Unfortunately, that's a personality trait that doesn't typically lend itself to balance. Despite that, I spend a lot of time trying techniques like only working on a single task at a time, prioritisation exercises, scheduling time for various things in life (family, friends, exercise, sleep).
And that's all useful for daily work and life. But I discovered something life-changing by taking that week offline: we drastically underestimate how much we need breaks. Real breaks.
Before leaving town I was struggling with a big work-related decision. I wasn't sleeping well, I flip-flopped on what I thought I should do at least ten times a day. I was plagued with indecision and the stress was building. I was wearing thin; I even got sick. The last thing I was thinking about was how refreshed I'd feel when I got back. Like most people, I was stressed about leaving a mountain of work and not having access to the internet if shit hit the fan while I was gone.
Fast-forward a week and the decision was suddenly a no brainer. Not only that, but new ideas flowed like they hadn't in months. I felt excited, powerful, creative and confident. My edge was back. I didn't even know I had hit a slump until I got back from the trip and felt like a new person.
It's like not realising you're thirsty until you take a sip of water and end up gulping down the whole glass.
But don't take my word for any of this. The change in mental clarity was so massively impactful it spurred my interest in doing a bit of research as to what happened to my brain.
We're Wearing Ourselves Out
According to a LexisNexis Survey, "Workers report spending slightly more than half (51%) of their work day receiving and managing information, rather than actually using information to do their jobs."
Think about that for a second. If you work out the same muscle group every day, you won't continue to build that muscle. Without rest, it can't rebuild itself. Rest is just as (if not more) important for building strength as exercising the muscle is. Our brain is no different.
Additionally, we take for granted how much energy our brain actually consumes. Ever notice it's hard to concentrate when you're tired? There's a good reason for that.
Scientific American published that, "the brain uses more energy than any other human organ, accounting for up to 20 per cent of the body's total haul."
Another set of experiments suggest that the brain never really takes a break. Chris Miall, a behavioural brain scientist at the University of Birmingham, UK puts it bluntly: "The brain only rests when you're dead."
With the intake of constant information, all day and even into the night, we're constantly and consistently trying to remember and track so many little bits and pieces of information. It's exhausting.
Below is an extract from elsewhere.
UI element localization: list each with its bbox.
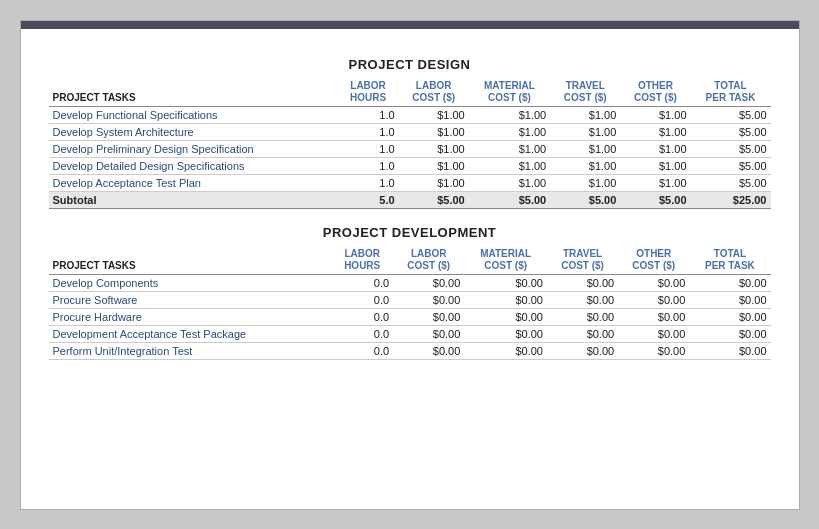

We're Really Bad At Identifying When We Need To Step Away From Things
In America, Canada, Japan and Hong Kong workers average 10 days off each year. But, the US has no federal laws guaranteeing paid time off, sick leave or even breaks for national holidays, unlike the UK, which mandates 20 days of paid vacation.
Even though the average is ten days off, a survey by Harris Interactive found that, at the end of 2012, Americans had an average of nine unused vacation days. Several other surveys have shown that more than half of Americans admitted that they obsessively check and respond to emails or feel obliged to get some work done in between activities on vacation.
Basically, we're inundated with work all... the... time. Even when we're not working, we're thinking about it. Even saying you won't check your email but having access to it in your pocket isn't the same as a real break. You still think about it.
Again, the problem remains (like the muscle we discussed), the brain needs rest. Not just a good nights sleep. Not a few minutes of mediation each day or a fun activity. A real, prolonged break.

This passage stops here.